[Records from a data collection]

---*---

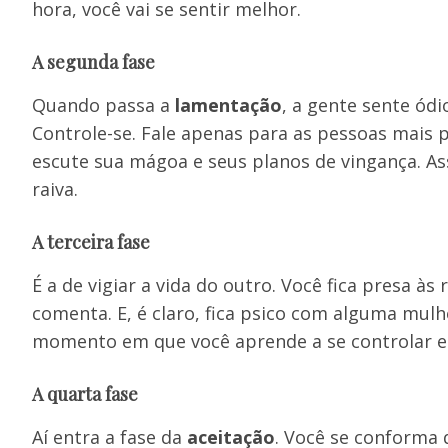
hora, você vai se sentir melhor.
A segunda fase
Quando passa a
lamentação
, a gente sente ód
Controle-se. Fale apenas para as pessoas mais 
escute sua mágoa e seus planos de vingança. Ass
raiva.
A terceira fase
É a de vigiar a vida do outro. Você fica presa às
comenta. E, é claro, fica psico com alguma mulh
momento em que você aprende a se controlar e p
A quarta fase
Aí entra a fase da
aceitação
. Você se conforma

---*---

**Work to complete**
Beginning with the line that contains "Controle-se. Fale apenas", repeat every line through the end of the records and nothing more.

**Solution for this task**
Controle-se. Fale apenas para as pessoas mais 
escute sua mágoa e seus planos de vingança. Ass
raiva.
A terceira fase
É a de vigiar a vida do outro. Você fica presa às
comenta. E, é claro, fica psico com alguma mulh
momento em que você aprende a se controlar e p
A quarta fase
Aí entra a fase da
aceitação
. Você se conforma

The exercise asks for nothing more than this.